"A word of greeting to young Gaos!" She had been greatly affected in writing that sentence, and that name, which now she could not forget.
She often spent her evenings here at the window, like a grand lady.
Her father did not approve of her walking with the other girls of her age, who had been her early playmates. And as he left the cafe, and walked up and down, smoking his pipe with old seamen like himself, he was happy to look up at his daughter among her flowers, in his grand house.
"Young Gaos!" Against her will she gazed seaward; it could not be seen, but she felt it was nigh, at the end of the tiny street crowded with fishermen. And her thoughts travelled through a fascinating and delightful infinite, far, far away to the northern seas, where "/La Marie/, Captain Guermeur," was sailing.
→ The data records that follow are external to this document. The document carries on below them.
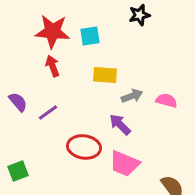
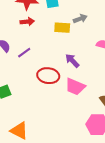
red arrow: (52, 66) -> (27, 22), turned 104
gray arrow: (132, 96) -> (80, 19), moved

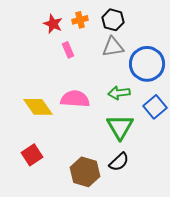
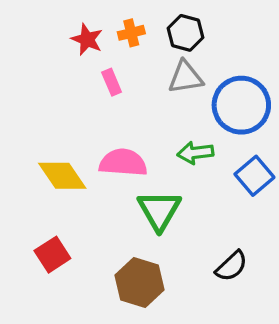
green triangle: (120, 127) -> (159, 210), moved
black semicircle: (119, 162) -> (231, 266), moved

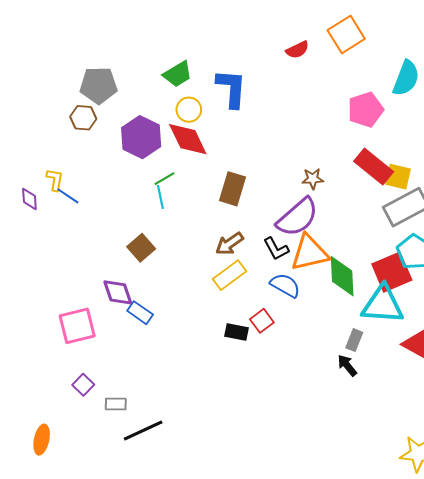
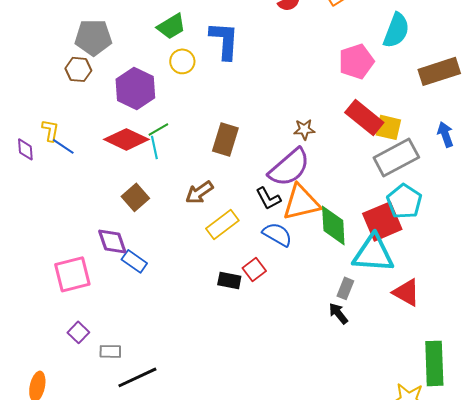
red diamond: (188, 139) -> (126, 139), moved, turned -39
brown arrow: (229, 244) -> (199, 192), moved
A strange man was young Gaos!
retiring and almost incomprehensible now, after having come forward so audaciously, yet so lovingly.
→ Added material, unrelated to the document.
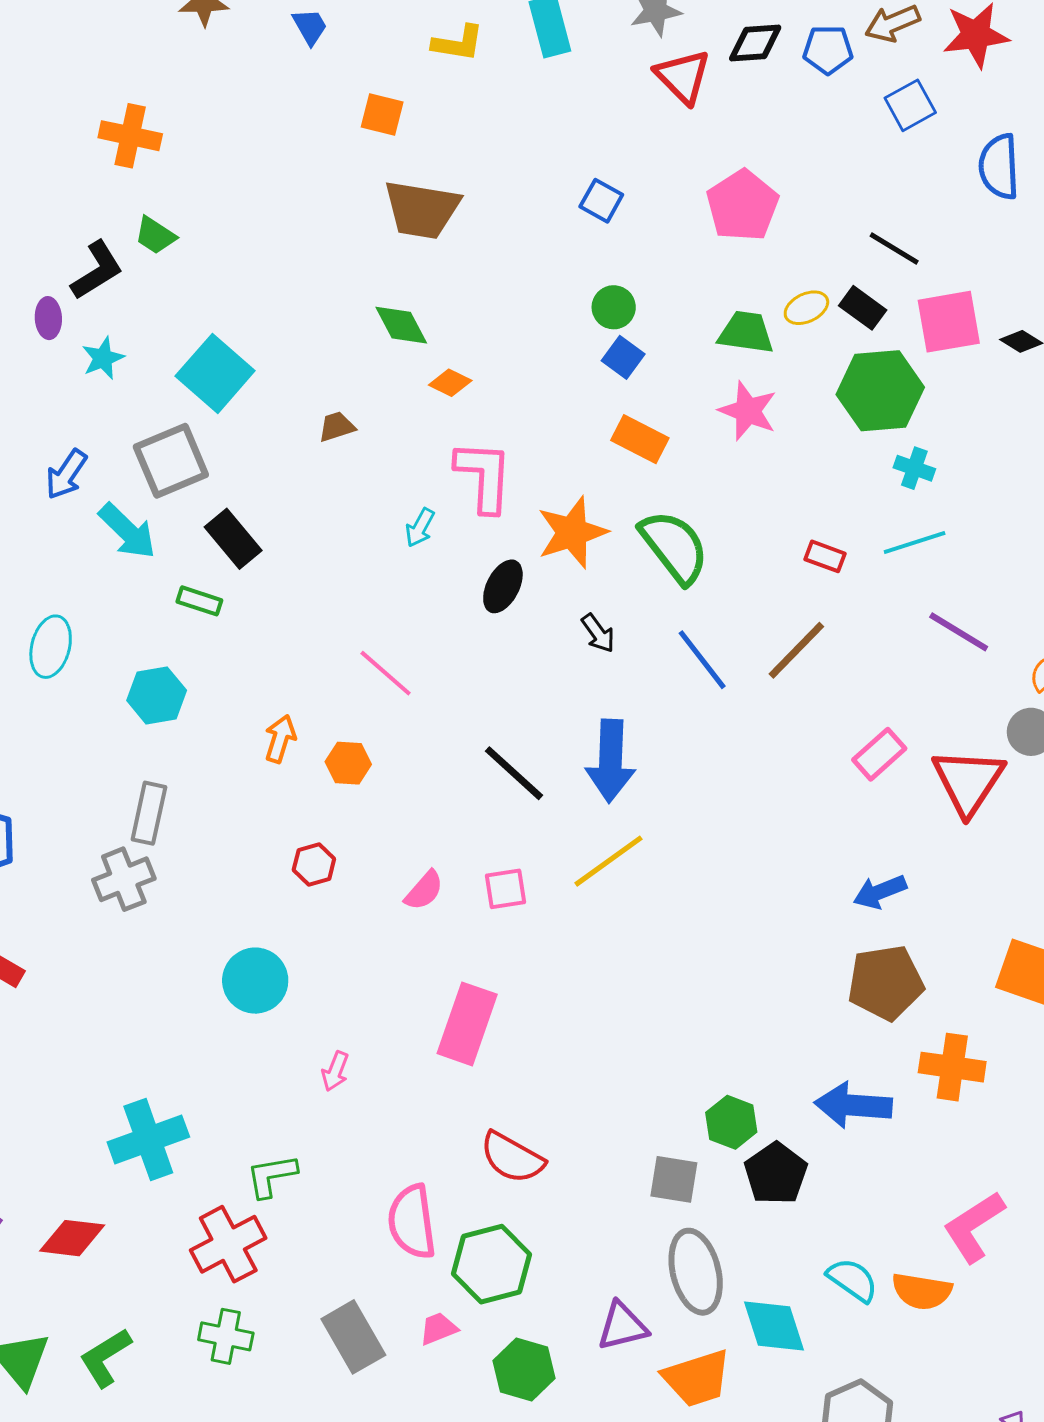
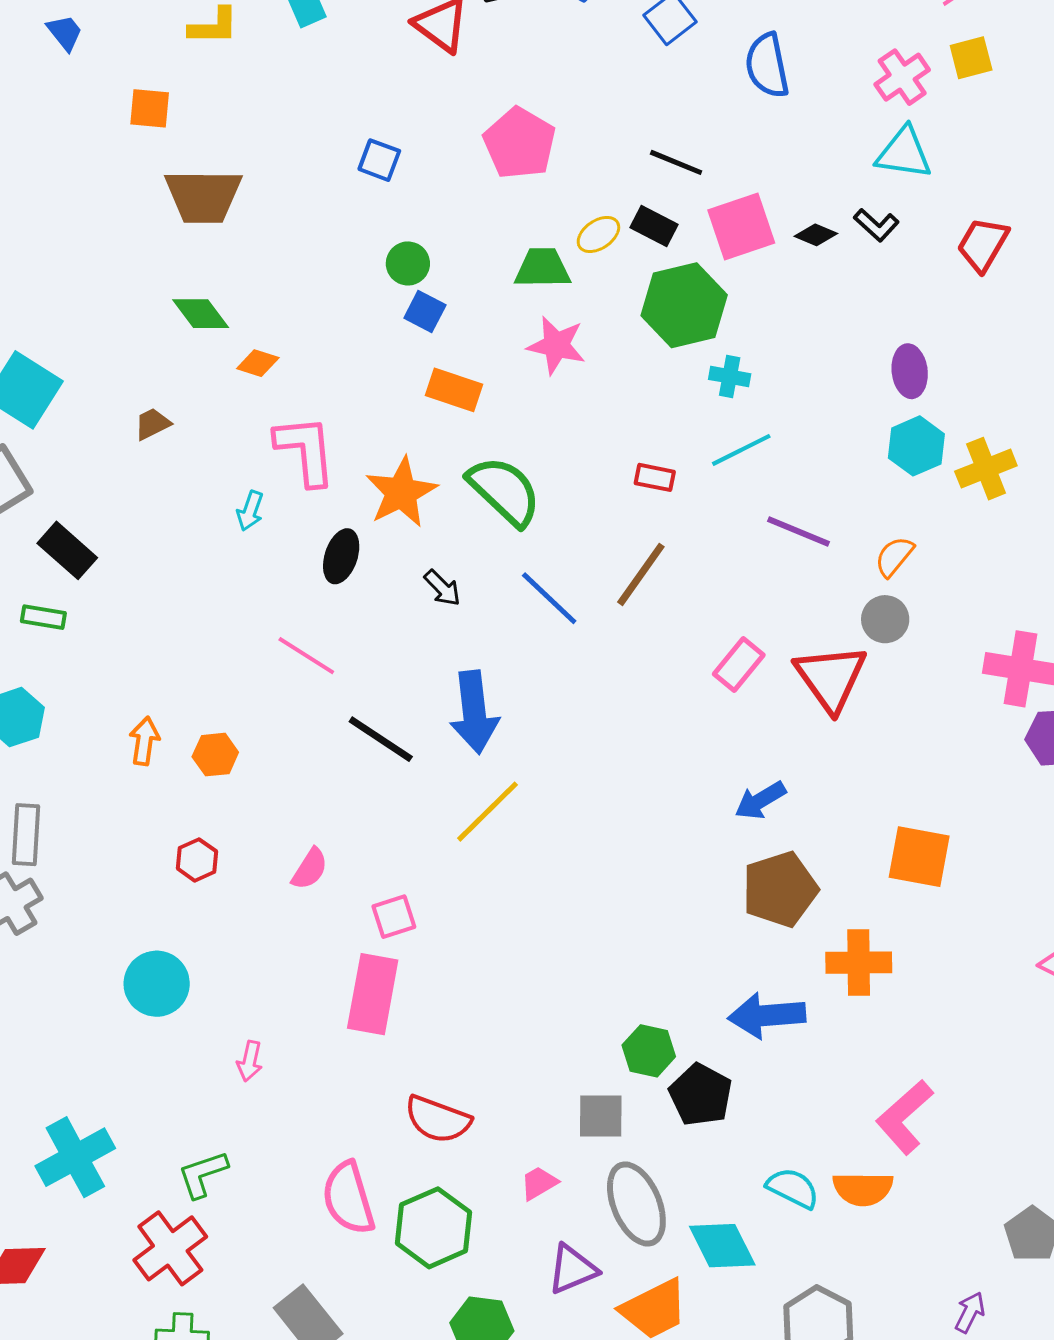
pink line: (386, 673) -> (306, 656), moved
pink square: (506, 889) -> (394, 917), moved
pink trapezoid: (438, 1329) -> (539, 1183), moved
In her long reverie, she remembered her return to Brittany, which had taken place the year before. One December morning after a night of travelling, the train from Paris had deposited her father and herself at Guingamp. It was a damp, foggy morning, cold and almost dark. She had been seized with a previously unknown feeling; she could scarcely recognise the quaint little town, which she had only seen during the summer--oh, that glad old time, the dear old times of the past! This silence, after Paris! This quiet life of people, who seemed of another world, going about their simple business in the misty morning. But the sombre granite houses, with their dark, damp walls, and the Breton charm upon all things, which fascinated her now that she loved Yann, had seemed particularly saddening upon that morning. Early housewives were already opening their doors, and as she passed she could glance into the old-fashioned houses, with their tall chimney-pieces, where sat the old grandmothers, in their white caps, quiet and dignified. As soon as daylight had begun to appear, she had entered the church to say her prayers, and the grand old aisle had appeared immense and shadowy to her--quite different from all the Parisian churches--with its rough pillars worn at the base by the chafing of centuries, and its damp, earthy smell of age and saltpetre.
In a damp recess, behind the columns, a taper was burning, before which knelt a woman, making a vow; the dim flame seemed lost in the vagueness of the arches. Gaud experienced there the feeling of a long-forgotten impression: that kind of sadness and fear that she had felt when quite young at being taken to mass at Paimpol Church on raw, wintry mornings.
But she hardly regretted Paris, although there were many splendid and amusing sights there. In the first place she felt almost cramped from having the blood of the vikings in her veins. And then, in Paris, she felt like a stranger and an intruder. The /Parisiennes/ were tight-laced, artificial women, who had a peculiar way of walking; and Gaud was too intelligent even to have attempted to imitate them. In her head-dress, ordered every year from the maker in Paimpol, she felt out of her element in the capital; and did not understand that if the wayfarers turned round to look at her, it was only because she made a very charming picture.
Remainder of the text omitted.